La Clepsydre de Wojciech Has peut sembler austère à première vue : un paysage pour le moins énigmatique et la caméra qui tourne en rond autour de la cime d’un arbre, pointée vers le ciel où vole un oiseau. Stupeur, nous observons en réalité depuis une fenêtre, distordant déjà la perception de l’espace d’autant que le mouvement circulaire à l’extérieur continue : la maison dans laquelle la caméra déambule est prise dans une tornade. Cette scène d’exposition errante, déjà baroque, préfigure l'aventure à venir tant dans sa forme que son fond. En effet, La Clepsydre est un film-univers-rêve dans lequel les personnages – tous plus étranges les uns que les autres – oscillent entre un état de stase et de trépas. Or c’est précisément cette frontière entre sommeil et mort que Has nous fait arpenter. La caméra s’arrête – enfin – brièvement sur Józef (Jan Nowicki, un des grands acteurs du cinéma polonais, qui a aussi joué pour Zulawski et Wajda), réveillé par un contrôleur de train qui l’informe qu’il est arrivé à destination. Laquelle reste énigmatique puisque la maison n’a fait que tourner sur elle-même.

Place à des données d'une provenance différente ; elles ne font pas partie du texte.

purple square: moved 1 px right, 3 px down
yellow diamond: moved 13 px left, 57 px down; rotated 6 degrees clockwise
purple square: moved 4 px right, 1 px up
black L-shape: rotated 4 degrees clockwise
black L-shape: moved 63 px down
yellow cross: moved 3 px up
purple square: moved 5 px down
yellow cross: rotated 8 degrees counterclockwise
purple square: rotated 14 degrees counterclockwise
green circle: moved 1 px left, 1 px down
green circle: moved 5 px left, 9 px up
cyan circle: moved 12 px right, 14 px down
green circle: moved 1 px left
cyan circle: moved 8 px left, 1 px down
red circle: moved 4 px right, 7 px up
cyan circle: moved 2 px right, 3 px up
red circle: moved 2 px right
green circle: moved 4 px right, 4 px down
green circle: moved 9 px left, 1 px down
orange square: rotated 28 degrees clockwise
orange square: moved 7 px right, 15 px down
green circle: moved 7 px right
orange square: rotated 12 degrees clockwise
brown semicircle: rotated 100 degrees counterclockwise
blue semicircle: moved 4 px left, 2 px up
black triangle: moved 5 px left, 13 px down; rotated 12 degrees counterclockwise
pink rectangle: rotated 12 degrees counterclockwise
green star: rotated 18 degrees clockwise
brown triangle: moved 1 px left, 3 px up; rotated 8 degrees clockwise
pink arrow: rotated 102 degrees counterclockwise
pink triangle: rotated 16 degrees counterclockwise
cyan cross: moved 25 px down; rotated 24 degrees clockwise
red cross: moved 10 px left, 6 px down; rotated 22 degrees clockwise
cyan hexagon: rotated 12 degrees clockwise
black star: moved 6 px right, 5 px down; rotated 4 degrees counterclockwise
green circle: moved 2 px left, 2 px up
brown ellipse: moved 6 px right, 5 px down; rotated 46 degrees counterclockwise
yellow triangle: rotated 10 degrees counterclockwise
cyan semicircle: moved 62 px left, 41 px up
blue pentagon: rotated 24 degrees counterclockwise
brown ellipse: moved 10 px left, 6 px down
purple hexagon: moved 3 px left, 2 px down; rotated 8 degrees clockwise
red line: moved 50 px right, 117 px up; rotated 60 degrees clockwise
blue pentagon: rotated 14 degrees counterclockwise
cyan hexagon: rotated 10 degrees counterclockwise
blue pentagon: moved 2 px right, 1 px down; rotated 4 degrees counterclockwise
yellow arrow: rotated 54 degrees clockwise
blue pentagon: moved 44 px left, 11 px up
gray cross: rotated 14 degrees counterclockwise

Il s’avère qu’il rend visite à son père mourant dans un sanatorium, étrange endroit où l’on dort constamment et où le jour ne se lève jamais comme le dit l’infirmière qui l’accueille. Comme les surréalistes, auquel il se rattache ici tardivement (le mouvement centenaire d’André Breton a pris fin quatre ans plus tôt, en 1969), Has est obsédé par le temps, qu’il soit distordu, relatif ou qu’il échappe à notre perception. Ici, pas de repères précis mais les lieux changent, les décors se transforment radicalement d’une scène à l’autre : l’hôpital, sombre et austère, mène sans transition à une place de village juif très animée sur laquelle se tient un carnaval. La Clepsydre apparaît comme l’inverse de son premier long-métrage, Le nœud coulant (1958), où le personnage attend tout du long un rendez-vous pour partir en cure de désintoxication tout en étant tenté par la bouteille partout où il va au point de compter les minutes en espérant qu’il s’en sorte. Ici, il s’agit de faire oublier le temps alors même que celui-ci fait partie du titre.
La fameuse clepsydre, elle, n’est qu’un bruit hors-champ que l’on entend qu’à deux reprises, un goutte à goutte aux allures de rappel qui évoque l’inexorable écoulement du temps tel une perle d’eau qui trouve toujours son chemin, sa fuite, même lorsque l’on rêve.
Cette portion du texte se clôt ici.